Today, we celebrate Memorial Day. In the light of this commemoration, we might once again consider World War I and its legacy. As chroniclers of the period have noted, in addition to our political inheritance from the Great War — including the present-day Middle East — that war yielded one of the highest death tolls in history. It also yielded some extraordinary British poetry, even as many of its creators would number among the dead. To bring that war out of the shadow of forgetfulness in which it is sometimes shrouded and to help recall the lost promise of almost an entire generation, Guy Cuthbertson’s biography Wilfred Owen is to be highly recommended. Cuthbertson provides a fresh and insightful portrait of one of the most famous British war poets and corrects some false impressions that have become attached to him.
As war broke out across Europe, in the luminous, still summer of 1914, England mobilized its equally luminous youth.
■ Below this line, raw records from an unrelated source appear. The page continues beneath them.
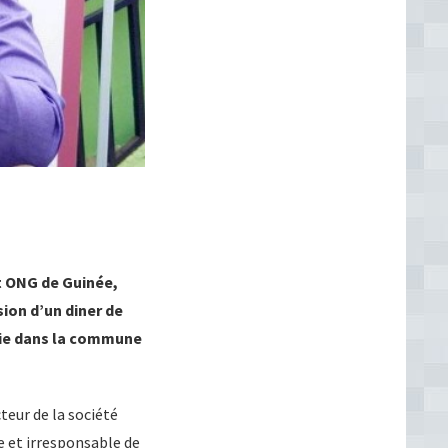
et ONG de Guinée,
sion d’un diner de
cie dans la commune
teur de la société
ne et irresponsable de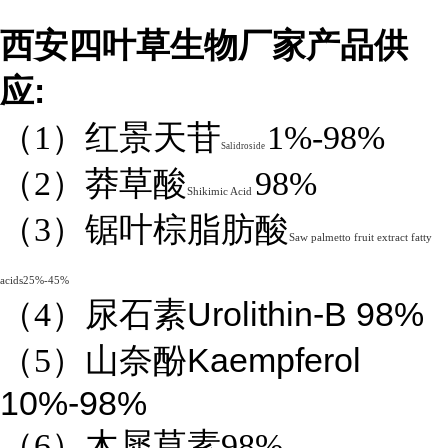
西安四叶草生物厂家产品供
:
应
（1）红景天苷
1%-98%
Salidroside
（2）莽草酸
98%
Shikimic Acid
（3）锯叶棕脂肪酸
Saw palmetto fruit extract fatty
acids25%-45%
Urolithin-B 98%
（4）
尿石素
Kaempferol
（5）山奈酚
10%-98%
（6）木犀草素98%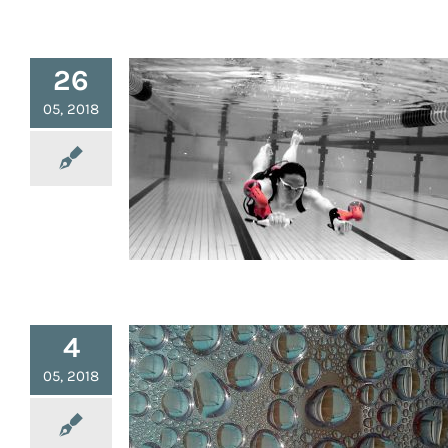
26
05, 2018
JetPack Aquatique x2 Sport
4
05, 2018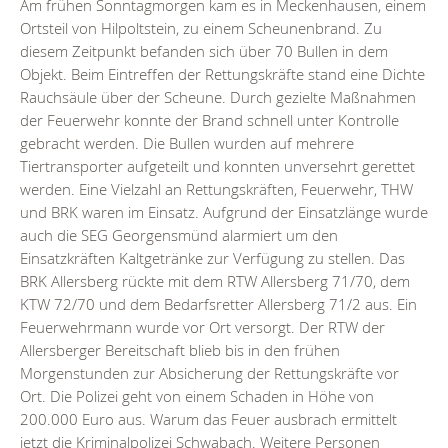
Am frühen Sonntagmorgen kam es in Meckenhausen, einem
Ortsteil von Hilpoltstein, zu einem Scheunenbrand. Zu
diesem Zeitpunkt befanden sich über 70 Bullen in dem
Objekt. Beim Eintreffen der Rettungskräfte stand eine Dichte
Rauchsäule über der Scheune. Durch gezielte Maßnahmen
der Feuerwehr konnte der Brand schnell unter Kontrolle
gebracht werden. Die Bullen wurden auf mehrere
Tiertransporter aufgeteilt und konnten unversehrt gerettet
werden. Eine Vielzahl an Rettungskräften, Feuerwehr, THW
und BRK waren im Einsatz. Aufgrund der Einsatzlänge wurde
auch die SEG Georgensmünd alarmiert um den
Einsatzkräften Kaltgetränke zur Verfügung zu stellen. Das
BRK Allersberg rückte mit dem RTW Allersberg 71/70, dem
KTW 72/70 und dem Bedarfsretter Allersberg 71/2 aus. Ein
Feuerwehrmann wurde vor Ort versorgt. Der RTW der
Allersberger Bereitschaft blieb bis in den frühen
Morgenstunden zur Absicherung der Rettungskräfte vor
Ort. Die Polizei geht von einem Schaden in Höhe von
200.000 Euro aus. Warum das Feuer ausbrach ermittelt
jetzt die Kriminalpolizei Schwabach. Weitere Personen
During the course of the war, the British Empire deployed approximately 5.4 million men to fight on the Western Front.
Wilfred Owen was one of them — and he was also one of that small but notable group of British soldier-poets whose artistry and bravery improbably coalesced and came to fruition in the trenches of Europe. In addition to Owen, this group included Robert Graves, Siegfried Sassoon, and Isaac Rosenberg. In this sympathetic biography, the author describes Wilfred Owen’s development from a child in a lower-middle-class family in Edwardian England into a modern poet who would win the admiration and friendship of those well beyond his modest roots.
Little about young Wilfred Owen hinted at the soldier-poet he would become.